Member of the Wyoming House of Representatives from Carbon County
- In office 1975–1978
- Preceded by: Bud R. Daily
- Succeeded by: Tom Trowbridge

Personal details
- Born: Daniel Lindsey Kinnaman March 5, 1933 Rawlins, Wyoming, U.S.
- Died: April 24, 2025 (aged 92) Rawlins, Wyoming, U.S.
- Political party: Democratic
- Parent: Elmer D. Kinnaman (father)
- Alma mater: University of Wyoming

= Daniel L. Kinnaman =

American politician (1933–2025)

Daniel Lindsey Kinnaman (March 5, 1933 – April 24, 2025) was an American politician.
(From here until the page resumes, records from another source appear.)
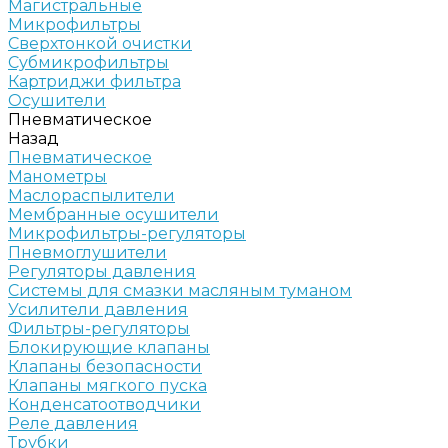
Магистральные
Микрофильтры
Сверхтонкой очистки
Субмикрофильтры
Картриджи фильтра
Осушители
Пневматическое
Назад
Пневматическое
Манометры
Маслораспылители
Мембранные осушители
Микрофильтры-регуляторы
Пневмоглушители
Регуляторы давления
Системы для смазки масляным туманом
Усилители давления
Фильтры-регуляторы
Блокирующие клапаны
Клапаны безопасности
Клапаны мягкого пуска
Конденсатоотводчики
Реле давления
Трубки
A member of the Democratic Party, he served in the Wyoming House of Representatives from 1975 to 1978.

== Life and career ==
Kinnaman was born in Rawlins, Wyoming, the son of Elmer D. Kinnaman, a Wyoming state senator, and Ione Lindsey. He attended Rawlins High School, graduating in 1951. After graduating, he served in the armed forces during the Korean War, which after his discharge, he attended the University of Wyoming, earning his electrical engineering degree in 1957.

Kinnaman served in the Wyoming House of Representatives from 1975 to 1978. After his service in the House, he served as a trustee of the University of Wyoming from 1991 to 1997.

== Death ==
Kinnaman died on April 24, 2025, of natural causes in Rawlins, Wyoming, at the age of 92.